● Directions: In the data below, find every line that has the string "suite", and copy it.

● Provided information:
• • • • •

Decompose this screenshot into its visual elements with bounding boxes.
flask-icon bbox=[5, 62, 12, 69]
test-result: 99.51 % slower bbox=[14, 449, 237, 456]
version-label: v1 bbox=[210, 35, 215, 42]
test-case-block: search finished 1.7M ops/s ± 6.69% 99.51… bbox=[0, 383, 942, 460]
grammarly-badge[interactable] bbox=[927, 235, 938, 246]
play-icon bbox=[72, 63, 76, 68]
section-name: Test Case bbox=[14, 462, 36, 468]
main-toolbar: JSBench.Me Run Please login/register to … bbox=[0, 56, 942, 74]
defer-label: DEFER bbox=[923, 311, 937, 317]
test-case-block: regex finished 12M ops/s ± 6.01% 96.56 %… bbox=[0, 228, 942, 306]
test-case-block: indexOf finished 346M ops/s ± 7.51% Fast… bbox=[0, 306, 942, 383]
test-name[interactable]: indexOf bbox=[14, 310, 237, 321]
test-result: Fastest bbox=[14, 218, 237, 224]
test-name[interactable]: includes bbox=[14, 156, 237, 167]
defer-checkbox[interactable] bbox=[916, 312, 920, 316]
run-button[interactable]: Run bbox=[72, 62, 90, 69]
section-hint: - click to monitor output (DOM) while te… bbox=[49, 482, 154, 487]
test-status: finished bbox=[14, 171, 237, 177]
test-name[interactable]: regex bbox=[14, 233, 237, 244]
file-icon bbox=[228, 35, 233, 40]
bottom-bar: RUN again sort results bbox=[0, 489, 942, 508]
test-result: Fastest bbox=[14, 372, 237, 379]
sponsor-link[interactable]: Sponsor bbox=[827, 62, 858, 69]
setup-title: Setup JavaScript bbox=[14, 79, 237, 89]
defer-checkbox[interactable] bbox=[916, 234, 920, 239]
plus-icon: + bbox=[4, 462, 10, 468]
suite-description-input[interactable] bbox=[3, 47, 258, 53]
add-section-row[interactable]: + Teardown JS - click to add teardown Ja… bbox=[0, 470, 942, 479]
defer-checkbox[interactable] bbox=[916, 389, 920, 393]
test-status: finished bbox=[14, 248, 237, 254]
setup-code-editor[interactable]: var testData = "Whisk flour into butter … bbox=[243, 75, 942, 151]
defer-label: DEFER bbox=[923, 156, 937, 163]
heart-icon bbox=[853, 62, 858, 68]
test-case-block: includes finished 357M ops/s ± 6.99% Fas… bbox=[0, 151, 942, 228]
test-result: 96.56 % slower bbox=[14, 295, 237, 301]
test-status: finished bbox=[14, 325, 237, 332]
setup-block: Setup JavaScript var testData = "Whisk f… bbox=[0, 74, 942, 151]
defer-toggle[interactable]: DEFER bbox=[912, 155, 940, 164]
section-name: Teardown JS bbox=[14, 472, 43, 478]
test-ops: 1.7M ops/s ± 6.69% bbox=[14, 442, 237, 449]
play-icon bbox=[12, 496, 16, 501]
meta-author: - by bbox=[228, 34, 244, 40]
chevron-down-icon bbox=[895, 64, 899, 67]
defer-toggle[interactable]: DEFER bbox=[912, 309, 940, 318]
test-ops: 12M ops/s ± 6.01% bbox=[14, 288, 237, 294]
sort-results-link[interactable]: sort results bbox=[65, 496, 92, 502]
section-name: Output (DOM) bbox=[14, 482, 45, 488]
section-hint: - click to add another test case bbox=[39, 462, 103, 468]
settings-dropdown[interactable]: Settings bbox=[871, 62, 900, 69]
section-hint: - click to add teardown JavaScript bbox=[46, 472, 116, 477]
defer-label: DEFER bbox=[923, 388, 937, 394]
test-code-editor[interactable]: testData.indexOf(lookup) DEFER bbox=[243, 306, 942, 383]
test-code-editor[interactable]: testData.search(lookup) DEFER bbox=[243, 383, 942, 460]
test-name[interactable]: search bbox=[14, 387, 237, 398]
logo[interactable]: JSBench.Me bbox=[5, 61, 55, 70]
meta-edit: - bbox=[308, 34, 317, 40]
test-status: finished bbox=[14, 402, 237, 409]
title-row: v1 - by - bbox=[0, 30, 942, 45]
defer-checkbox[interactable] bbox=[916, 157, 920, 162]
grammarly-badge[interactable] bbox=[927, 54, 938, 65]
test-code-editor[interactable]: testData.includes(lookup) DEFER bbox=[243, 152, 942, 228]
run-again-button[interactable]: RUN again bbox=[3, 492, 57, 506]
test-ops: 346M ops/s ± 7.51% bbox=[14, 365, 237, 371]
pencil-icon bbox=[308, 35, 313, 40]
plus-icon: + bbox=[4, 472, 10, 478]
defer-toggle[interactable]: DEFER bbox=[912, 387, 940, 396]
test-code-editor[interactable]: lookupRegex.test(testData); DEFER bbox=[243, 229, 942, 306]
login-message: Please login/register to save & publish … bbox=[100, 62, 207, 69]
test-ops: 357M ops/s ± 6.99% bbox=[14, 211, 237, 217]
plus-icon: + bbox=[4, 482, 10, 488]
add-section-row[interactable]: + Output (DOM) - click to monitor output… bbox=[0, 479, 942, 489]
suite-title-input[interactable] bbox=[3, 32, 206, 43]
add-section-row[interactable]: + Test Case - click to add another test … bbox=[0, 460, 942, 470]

• • • • •

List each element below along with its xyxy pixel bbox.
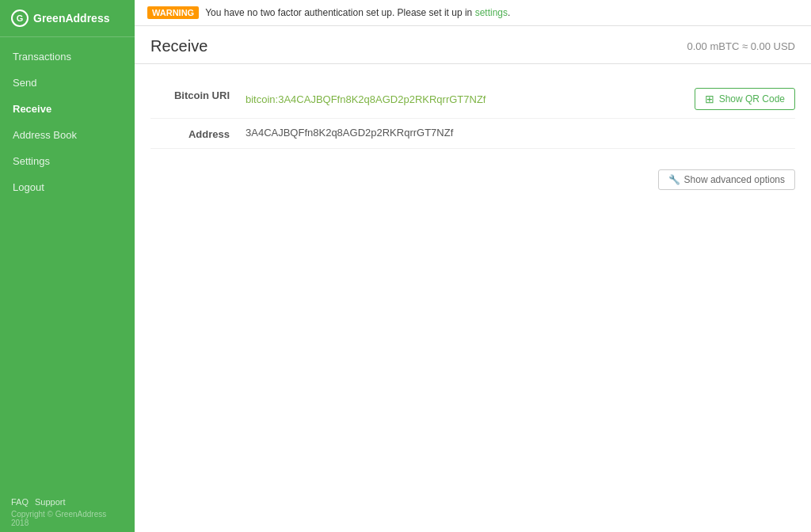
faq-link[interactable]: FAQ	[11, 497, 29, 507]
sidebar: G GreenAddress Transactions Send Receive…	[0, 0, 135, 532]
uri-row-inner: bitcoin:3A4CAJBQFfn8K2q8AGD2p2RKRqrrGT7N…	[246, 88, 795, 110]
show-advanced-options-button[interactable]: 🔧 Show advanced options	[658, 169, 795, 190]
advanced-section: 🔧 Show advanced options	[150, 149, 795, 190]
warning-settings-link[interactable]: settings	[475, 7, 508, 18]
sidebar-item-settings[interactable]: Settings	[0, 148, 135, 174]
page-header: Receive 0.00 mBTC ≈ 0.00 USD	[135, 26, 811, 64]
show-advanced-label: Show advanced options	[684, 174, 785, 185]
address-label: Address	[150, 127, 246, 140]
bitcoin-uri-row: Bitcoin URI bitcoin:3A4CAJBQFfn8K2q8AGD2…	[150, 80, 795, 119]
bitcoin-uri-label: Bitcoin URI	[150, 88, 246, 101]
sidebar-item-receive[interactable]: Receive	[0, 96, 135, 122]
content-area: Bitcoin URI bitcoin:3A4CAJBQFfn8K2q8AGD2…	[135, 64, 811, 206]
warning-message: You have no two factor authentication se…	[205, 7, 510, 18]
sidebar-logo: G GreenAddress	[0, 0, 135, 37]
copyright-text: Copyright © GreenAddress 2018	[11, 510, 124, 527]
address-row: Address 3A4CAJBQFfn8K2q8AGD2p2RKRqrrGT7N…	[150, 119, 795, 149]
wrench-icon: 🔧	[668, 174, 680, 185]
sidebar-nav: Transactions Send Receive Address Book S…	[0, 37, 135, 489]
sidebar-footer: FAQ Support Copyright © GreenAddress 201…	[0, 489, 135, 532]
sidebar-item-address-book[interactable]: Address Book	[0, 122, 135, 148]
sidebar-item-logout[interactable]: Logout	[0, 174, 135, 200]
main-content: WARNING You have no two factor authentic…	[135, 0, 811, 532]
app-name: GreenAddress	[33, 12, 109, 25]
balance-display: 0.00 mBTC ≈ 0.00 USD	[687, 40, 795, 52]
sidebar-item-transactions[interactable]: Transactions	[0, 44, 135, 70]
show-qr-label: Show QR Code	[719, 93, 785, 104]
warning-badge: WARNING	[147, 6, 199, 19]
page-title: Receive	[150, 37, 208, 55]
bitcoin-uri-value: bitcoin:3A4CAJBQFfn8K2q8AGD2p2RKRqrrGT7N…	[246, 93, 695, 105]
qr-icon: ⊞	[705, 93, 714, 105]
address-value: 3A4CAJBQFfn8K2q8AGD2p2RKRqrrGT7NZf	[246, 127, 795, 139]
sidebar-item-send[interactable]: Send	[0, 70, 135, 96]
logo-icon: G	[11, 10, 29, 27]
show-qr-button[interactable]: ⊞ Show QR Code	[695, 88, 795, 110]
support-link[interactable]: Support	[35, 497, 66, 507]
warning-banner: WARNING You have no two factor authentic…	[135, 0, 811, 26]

• • • • •

● Solution:
suite-description-input[interactable] bbox=[3, 47, 258, 53]
suite-title-input[interactable] bbox=[3, 32, 206, 43]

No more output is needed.